Rollands Züge nahmen einen müden Ausdruck an.
„Ich bin voll guten Mutes“, fuhr ich fort. „Haben Sie die letzten Aufrufe gelesen? Diese Absage an jegliche Gewalt? Eine neue Ära hat ihren Anfang genommen. Wir haben unseren Militarismus zum Teufel gejagt.

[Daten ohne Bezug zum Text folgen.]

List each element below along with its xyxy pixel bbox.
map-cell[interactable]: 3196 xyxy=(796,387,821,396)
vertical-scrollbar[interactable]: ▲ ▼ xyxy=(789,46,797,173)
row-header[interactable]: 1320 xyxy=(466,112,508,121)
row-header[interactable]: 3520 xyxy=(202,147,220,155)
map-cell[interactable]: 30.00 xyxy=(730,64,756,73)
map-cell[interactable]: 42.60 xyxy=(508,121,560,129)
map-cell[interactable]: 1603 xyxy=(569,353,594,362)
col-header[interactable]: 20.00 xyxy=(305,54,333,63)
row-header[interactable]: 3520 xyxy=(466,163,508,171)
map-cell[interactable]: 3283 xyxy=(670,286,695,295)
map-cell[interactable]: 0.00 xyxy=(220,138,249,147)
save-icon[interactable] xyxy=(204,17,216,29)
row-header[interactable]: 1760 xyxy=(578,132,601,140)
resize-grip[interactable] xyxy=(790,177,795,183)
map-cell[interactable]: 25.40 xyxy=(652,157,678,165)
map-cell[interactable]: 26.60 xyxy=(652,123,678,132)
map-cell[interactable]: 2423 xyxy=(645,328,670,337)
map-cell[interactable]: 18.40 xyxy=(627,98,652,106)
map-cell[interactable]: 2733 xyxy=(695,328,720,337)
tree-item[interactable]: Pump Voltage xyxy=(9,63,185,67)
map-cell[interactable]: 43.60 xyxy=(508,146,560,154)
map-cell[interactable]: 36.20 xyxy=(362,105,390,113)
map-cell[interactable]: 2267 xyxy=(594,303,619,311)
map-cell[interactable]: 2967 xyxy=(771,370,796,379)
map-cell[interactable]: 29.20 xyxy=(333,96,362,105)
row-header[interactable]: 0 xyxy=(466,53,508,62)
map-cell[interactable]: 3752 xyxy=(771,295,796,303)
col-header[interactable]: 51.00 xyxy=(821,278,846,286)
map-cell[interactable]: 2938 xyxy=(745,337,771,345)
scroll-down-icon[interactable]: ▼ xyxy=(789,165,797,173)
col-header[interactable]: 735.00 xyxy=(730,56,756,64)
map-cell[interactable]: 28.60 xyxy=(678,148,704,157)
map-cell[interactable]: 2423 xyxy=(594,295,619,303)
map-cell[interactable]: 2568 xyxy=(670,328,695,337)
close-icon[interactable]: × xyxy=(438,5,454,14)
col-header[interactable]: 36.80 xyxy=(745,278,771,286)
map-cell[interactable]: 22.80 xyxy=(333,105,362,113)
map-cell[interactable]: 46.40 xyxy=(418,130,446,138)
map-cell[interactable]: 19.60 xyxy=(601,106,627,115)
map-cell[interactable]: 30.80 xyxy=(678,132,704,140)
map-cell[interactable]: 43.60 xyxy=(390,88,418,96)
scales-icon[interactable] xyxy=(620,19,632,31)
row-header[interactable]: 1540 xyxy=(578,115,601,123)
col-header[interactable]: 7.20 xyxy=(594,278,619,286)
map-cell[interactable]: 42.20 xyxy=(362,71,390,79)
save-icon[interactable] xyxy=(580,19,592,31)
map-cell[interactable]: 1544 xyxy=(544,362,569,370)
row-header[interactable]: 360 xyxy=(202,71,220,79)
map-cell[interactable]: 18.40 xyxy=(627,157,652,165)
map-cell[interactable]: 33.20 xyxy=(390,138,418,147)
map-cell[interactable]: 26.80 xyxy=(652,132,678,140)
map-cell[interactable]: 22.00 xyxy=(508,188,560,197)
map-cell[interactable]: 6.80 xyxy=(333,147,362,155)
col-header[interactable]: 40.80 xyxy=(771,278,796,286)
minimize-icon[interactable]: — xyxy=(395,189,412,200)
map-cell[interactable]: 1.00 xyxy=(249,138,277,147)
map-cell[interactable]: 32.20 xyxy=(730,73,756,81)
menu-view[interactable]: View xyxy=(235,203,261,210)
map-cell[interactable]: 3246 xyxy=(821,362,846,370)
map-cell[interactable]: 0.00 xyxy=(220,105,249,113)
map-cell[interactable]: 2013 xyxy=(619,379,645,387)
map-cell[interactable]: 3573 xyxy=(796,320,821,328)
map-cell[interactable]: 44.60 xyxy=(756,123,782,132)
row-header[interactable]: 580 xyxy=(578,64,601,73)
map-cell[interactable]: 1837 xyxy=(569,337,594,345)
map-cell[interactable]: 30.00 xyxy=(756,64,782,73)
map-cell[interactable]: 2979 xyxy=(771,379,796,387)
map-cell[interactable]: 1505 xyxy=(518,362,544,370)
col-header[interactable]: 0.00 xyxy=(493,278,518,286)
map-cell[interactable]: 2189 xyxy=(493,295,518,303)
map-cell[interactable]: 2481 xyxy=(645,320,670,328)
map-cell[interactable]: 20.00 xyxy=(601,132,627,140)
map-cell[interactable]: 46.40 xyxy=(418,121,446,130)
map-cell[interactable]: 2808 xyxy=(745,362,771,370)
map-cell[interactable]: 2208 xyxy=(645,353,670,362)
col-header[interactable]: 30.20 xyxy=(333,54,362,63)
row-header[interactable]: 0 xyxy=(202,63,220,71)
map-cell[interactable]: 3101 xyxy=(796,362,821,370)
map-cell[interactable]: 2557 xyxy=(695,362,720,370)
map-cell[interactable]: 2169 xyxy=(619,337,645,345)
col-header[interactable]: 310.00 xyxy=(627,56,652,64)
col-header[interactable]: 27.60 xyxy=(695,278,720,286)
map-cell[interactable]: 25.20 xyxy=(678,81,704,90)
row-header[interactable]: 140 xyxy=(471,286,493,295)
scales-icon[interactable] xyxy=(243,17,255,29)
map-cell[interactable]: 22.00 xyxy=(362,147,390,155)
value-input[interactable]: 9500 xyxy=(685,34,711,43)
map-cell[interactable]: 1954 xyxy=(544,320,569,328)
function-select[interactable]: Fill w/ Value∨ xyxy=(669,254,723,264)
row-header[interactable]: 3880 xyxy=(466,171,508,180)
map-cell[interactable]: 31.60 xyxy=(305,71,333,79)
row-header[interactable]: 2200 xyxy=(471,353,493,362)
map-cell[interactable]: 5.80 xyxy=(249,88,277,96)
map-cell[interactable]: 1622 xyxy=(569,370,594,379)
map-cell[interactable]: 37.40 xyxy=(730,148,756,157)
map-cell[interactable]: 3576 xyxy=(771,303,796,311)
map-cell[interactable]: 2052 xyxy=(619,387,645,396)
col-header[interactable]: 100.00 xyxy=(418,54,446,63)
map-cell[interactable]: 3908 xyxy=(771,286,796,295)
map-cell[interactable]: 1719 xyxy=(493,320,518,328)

Endlich schlägt die Stunde, wo man sich angesichts eines wahren, befreiten und sympathischen Deutschlands auch seiner unsäglichen Leiden entsinnen wird.“
„Kommen Sie,“ lächelte Rolland, „welches Interesse haben heute die Sieger an einem sympathischen Deutschland?“
„Aber nicht nur die Sieger“, versicherte ich. „Die ganze Welt hat ein Interesse daran, daß die deutsche Revolution aus den Verirrungen der französischen wie der russischen lerne und endlich jene vorbildliche und maßvolle sei, welche die Menschheit ihrem Glücke näherbringt. Und alle Anzeichen sprechen dafür: Hören Sie doch, mit welch reinen Glockentönen sie sich kündet. Oh sie wird schön!“ Rolland lächelte nicht mehr. „Sie wird furchtbar!“ sagte er. „Morgen schon wird Eisner sich überrannt sehen und seine Gegner zu beiden Seiten haben. Der Bolschewismus ist in Rußland nicht nur durch die Stoßkraft der Linken, sondern mehr noch durch den Gegendruck der Rechten das geworden, was er heute ist. Man kann die Deutschen nicht genug verwarnen. Wenn auch bei ihnen die Reaktion eine Bewegung zu unterdrücken unternimmt, die wie ein ausgetretener Strom heranbricht, so werden sie ganz ähnliche Zustände herbeiführen. Es ist absurd, seiner elementaren Gewalt morsche Dämme entgegenzustellen, statt sich seinem Lauf anzupassen, und was er lebendiges heranträgt, zu vertreten. Unsere Gesellschaft hat ihre Berechtigung gehabt, aber sie hat versagt, und ihre Zeit ist um. Mögen wir es noch so sehr bedauern, mag viel Schönes mit ihr untergehen, die Reihe ist nicht mehr an uns, sondern an den anderen. Nichts kann diese Tatsache aus der Welt schaffen. Wir müssen uns zu ihr stellen.“
„Sollen wir denn alle Holzhacker werden?“ fragte ich betreten.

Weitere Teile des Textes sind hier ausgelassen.